Obamacare Sign-Up Channel Breach Affects 75K Consumers

A hack targeted the Direct Enrollment pathway, which allows insurance agents and brokers to help consumers sign up for Affordable Care Act coverage.

A hack of the government’s Affordable Care Act-mandated healthcare exchanges has exposed the files of 75,000 individuals.

According to the Centers for Medicare and Medicaid Services (CMS), its staff detected “anomalous activity” in the Direct Enrollment pathway on Oct. 13 – with a breach declared three days later on Oct. 16. Details as to how the portal was compromised and what specific consumer information was exposed have not been released.

“CMS is in the beginning stages of the assessment of this breach, the agency said in a posting on the incident. “This is an evolving situation and we will continue to provide additional information.”

“While we don’t know exactly what information was exposed in the Healthcare.gov breach, we do know citizens who sign up for healthcare plans include their names, addresses and Social Security numbers,” Ruchika Mishra, director of products and solutions at Balbix, said via email. “If this kind of data was exposed, users could face issues of identity theft and more.”

The Direct Enrollment pathway was first launched in 2013. It allows insurance agents and brokers to help consumers sign up for Obamacare coverage on the national healthcare exchanges, which are officially known as Federally Facilitated Exchanges, or FFE.

CMS characterized the breach as affecting “a small fraction of consumer records present on the FFE,” and said that the agent and broker accounts that were associated with the anomalous activity were deactivated. It also has disabled the Direct Enrollment pathway while it cleans up the compromise and implements additional security measures, but CMS said it expects service to be restored by the end of the week.

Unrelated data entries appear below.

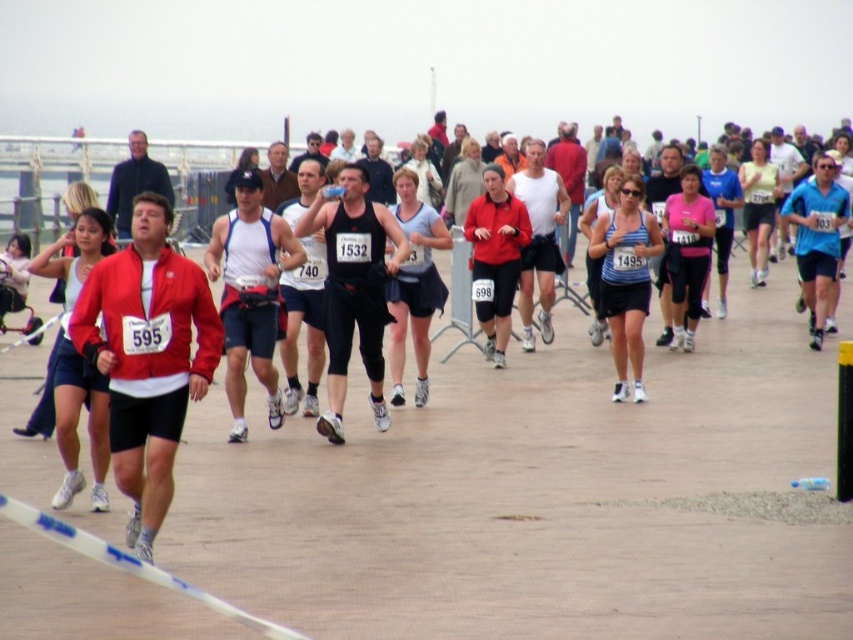 You are a photographer positioned at the starting line of the race. You want to capture a photo of the blue striped tank top at center and the matte black shorts at center. Which clothing item will appear shorter in the photo?

The blue striped tank top at center is not as tall as matte black shorts at center, so the blue striped tank top at center will appear shorter in the photo.

You are a photographer positioned at the starting line of the race. You want to capture a photo of the blue striped tank top at center and the matte black shorts at center. Based on their positions, which one would appear lower in the photo?

The blue striped tank top at center appears lower in the photo because it is positioned below the matte black shorts at center. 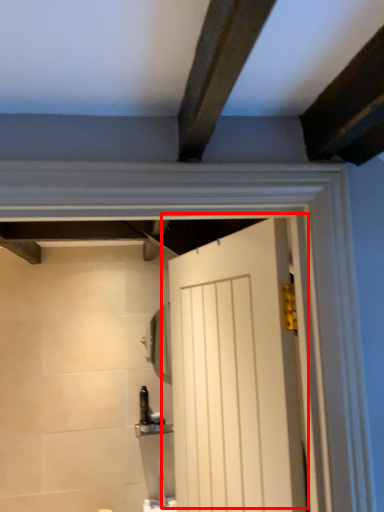 Question: From the image's perspective, what is the correct spatial positioning of door (annotated by the red box) in reference to mirror?

Choices:
 (A) above
 (B) below

Answer: (A) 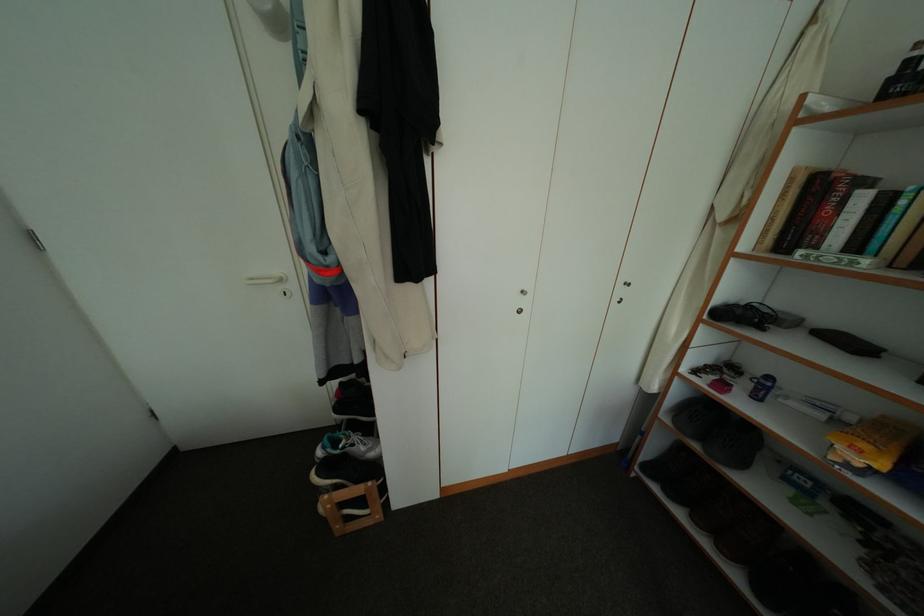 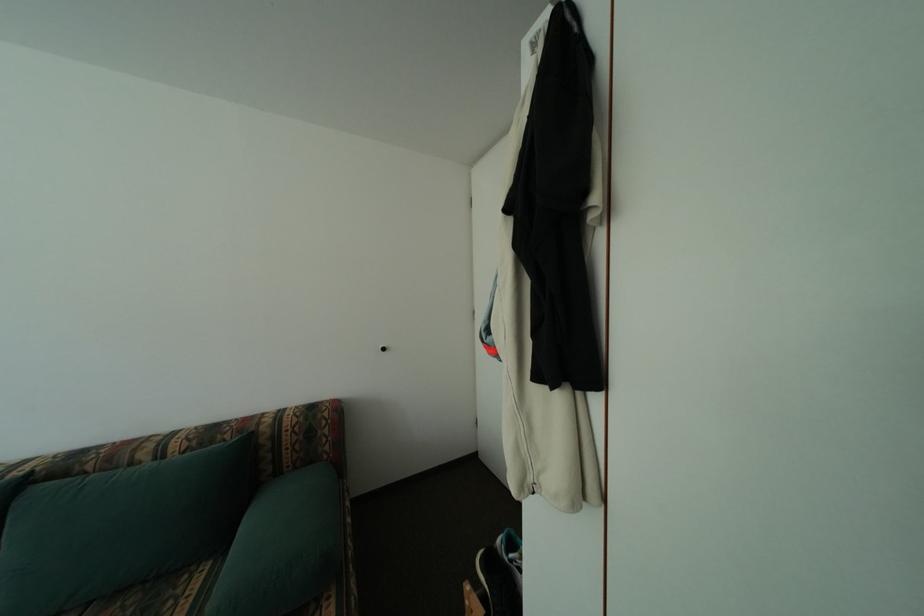 Question: Based on the continuous images, in which direction is the camera rotating? Reply with the corresponding letter.

Choices:
 (A) Left
 (B) Right
 (C) Up
 (D) Down

Answer: (A) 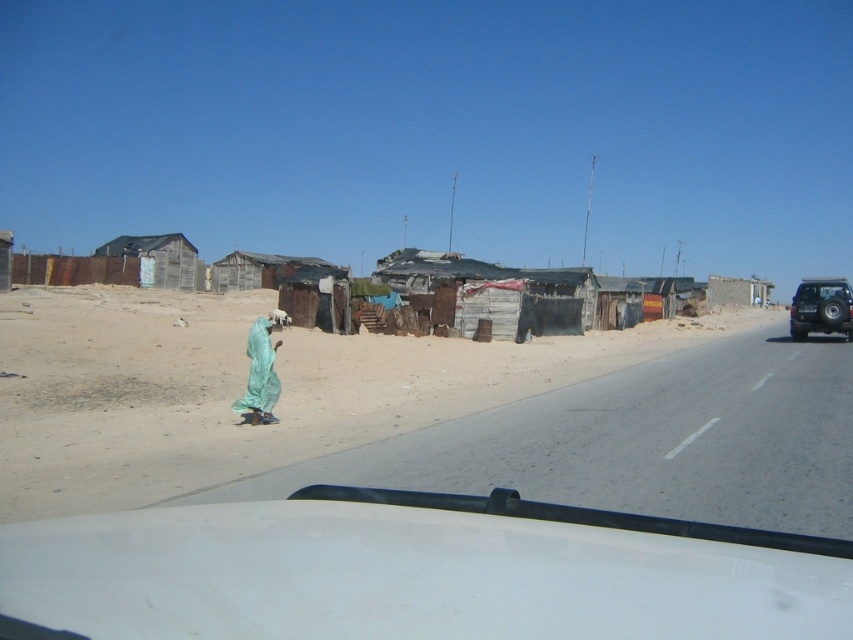 Which is more to the right, white matte car at lower center or brushed metal jeep at right?

From the viewer's perspective, brushed metal jeep at right appears more on the right side.

Between point (67, 541) and point (804, 339), which one is positioned in front?

Positioned in front is point (67, 541).

The width and height of the screenshot is (853, 640). What do you see at coordinates (415, 572) in the screenshot?
I see `white matte car at lower center` at bounding box center [415, 572].

This screenshot has height=640, width=853. I want to click on white matte car at lower center, so click(415, 572).

How distant is dark gray wooden hut at left from brushed metal jeep at right?

A distance of 44.74 meters exists between dark gray wooden hut at left and brushed metal jeep at right.

Does point (103, 250) lie behind point (831, 314)?

That is True.

Between point (149, 259) and point (844, 298), which one is positioned in front?

Point (844, 298) is in front.

Find the location of a particular element. This screenshot has height=640, width=853. dark gray wooden hut at left is located at coordinates (157, 259).

Is white matte car at lower center further to the viewer compared to dark gray wooden hut at left?

No.

Measure the distance between white matte car at lower center and dark gray wooden hut at left.

white matte car at lower center is 160.86 feet away from dark gray wooden hut at left.

This screenshot has height=640, width=853. I want to click on white matte car at lower center, so click(x=415, y=572). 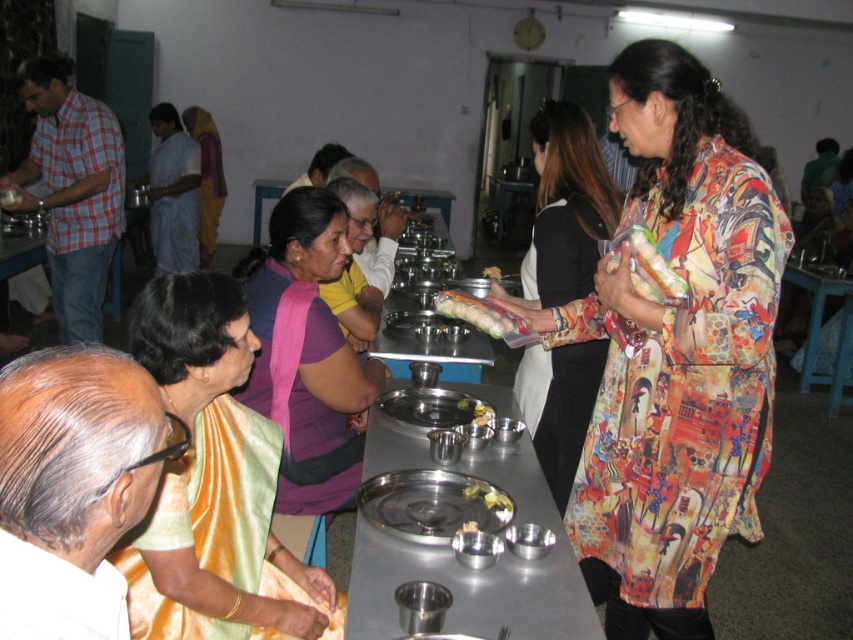 You are a photographer at the event and want to capture both the printed fabric dress at center and the plaid cotton shirt at left in the same frame. Based on their positions, which one should you focus on first to ensure both are in the shot?

The printed fabric dress at center is to the right of the plaid cotton shirt at left, so focusing on the plaid cotton shirt at left first would allow the camera to adjust to the leftmost position, ensuring both subjects are included in the frame.

What is the spatial relationship between the printed fabric dress at center and the point labeled as point (x=566, y=209)?

The printed fabric dress at center is represented by the point labeled point (x=566, y=209). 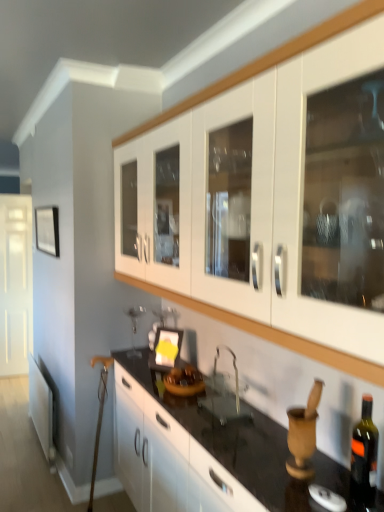 At what (x,y) coordinates should I click in order to perform the action: click on free spot above black glossy countertop at center, which ranks as the 1th cabinetry in bottom-to-top order (from a real-world perspective). Please return your answer as a coordinate pair (x, y). The height and width of the screenshot is (512, 384). Looking at the image, I should click on (233, 420). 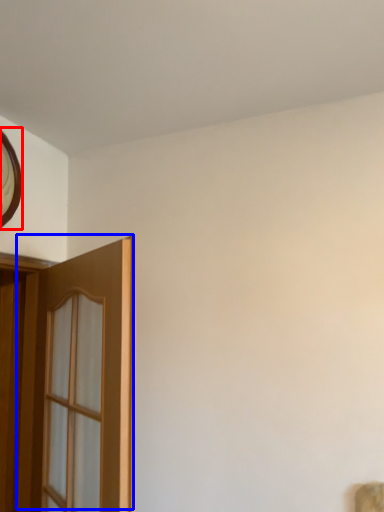 Question: Which object appears farthest to the camera in this image, clock (highlighted by a red box) or door (highlighted by a blue box)?

Choices:
 (A) clock
 (B) door

Answer: (A)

Other Affordable Care Act enrollment channels, including HealthCare.gov and the Marketplace Call Center, weren’t affected by the incident and remain operational.

“Our No. 1 priority is the safety and security of the Americans we serve,” said CMS administrator Seema Verma, in a media statement. “We will continue to work around the clock to help those potentially impacted and ensure the protection of consumer information.”

She added, “I want to make clear to the public that HealthCare.gov and the Marketplace Call Center are still available, and open enrollment will not be negatively impacted. We are working to identify the individuals potentially impacted as quickly as possible so that we can notify them and provide resources such as credit protection.”

The targeting of a behind-the-scenes system rather than the consumer Healthcare.gov site itself is par for the course, given that attackers will always target the weakest point-of-entry into networks.

“As so often happens in security breaches, it wasn’t the central consumer-facing site that was breached but an ancillary system used by insurance agents,” Mishra said. “This breach shows once again that no entity, not even the U.S. government, is immune from the dangers posed by hackers.”